Solve for \(x\) in \({x}^{2}-4x+12=0\).
Solve for \(x\).
\[{x}^{2}-4x+12=0\]
Use the Quadratic Formula.
In general, given \(a{x}^{2}+bx+c=0\), there exists two solutions where:
\[x=\frac{-b+\sqrt{{b}^{2}-4ac}}{2a},\frac{-b-\sqrt{{b}^{2}-4ac}}{2a}\]
In this case, \(a=1\), \(b=-4\) and \(c=12\).
\[{x}^{}=\frac{4+\sqrt{{(-4)}^{2}-4\times 12}}{2},\frac{4-\sqrt{{(-4)}^{2}-4\times 12}}{2}\]
Simplify.
\[x=\frac{4+4\sqrt{2}\imath }{2},\frac{4-4\sqrt{2}\imath }{2}\]
\[x=\frac{4+4\sqrt{2}\imath }{2},\frac{4-4\sqrt{2}\imath }{2}\]
Simplify solutions.
\[x=\frac{4(1+\sqrt{2}\imath )}{2},\frac{4(1-\sqrt{2}\imath )}{2}\]
\[x=\frac{4(1+\sqrt{2}\imath )}{2},\frac{4(1-\sqrt{2}\imath )}{2}\]
Substitute \(x=\frac{4(1+\sqrt{2}\imath )}{2},\frac{4(1-\sqrt{2}\imath )}{2}\) into \(3{x}^{2}+12x+12=0\).
Start with the original equation.
\[3{x}^{2}+12x+12=0\]
Let \(x=\frac{4(1+\sqrt{2}\imath )}{2},\frac{4(1-\sqrt{2}\imath )}{2}\).
\[3{(\frac{4(1+\sqrt{2}\imath )}{2},\frac{4(1-\sqrt{2}\imath )}{2})}^{2}+12(\frac{4(1+\sqrt{2}\imath )}{2},\frac{4(1-\sqrt{2}\imath )}{2})+12=0\]
Simplify.
\[\frac{48{(1+\sqrt{2}\imath )}^{2}}{{(2,8(1-\sqrt{2}\imath ))}^{2}}+\frac{48(1+\sqrt{2}\imath )}{2,8(1-\sqrt{2}\imath )}+12=0\]
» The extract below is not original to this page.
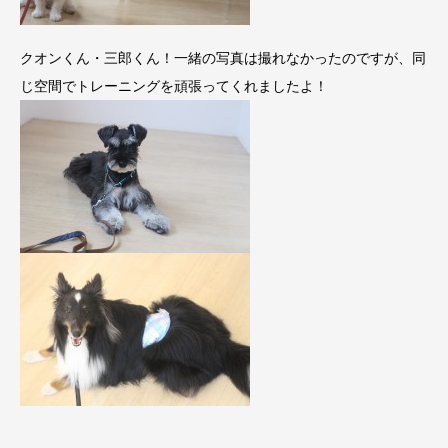
クオンくん・三郎くん！一緒の写真は撮れなかったのですが、同
じ空間でトレーニングを頑張ってくれましたよ！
\[\frac{48{(1+\sqrt{2}\imath )}^{2}}{{(2,8(1-\sqrt{2}\imath ))}^{2}}+\frac{48(1+\sqrt{2}\imath )}{2,8(1-\sqrt{2}\imath )}+12=0\]
Since \(\frac{48{(1+\sqrt{2}\imath )}^{2}}{{(2,8(1-\sqrt{2}\imath ))}^{2}}+\frac{48(1+\sqrt{2}\imath )}{2,8(1-\sqrt{2}\imath )}+12=0\) is not true, this is an inconsistent system.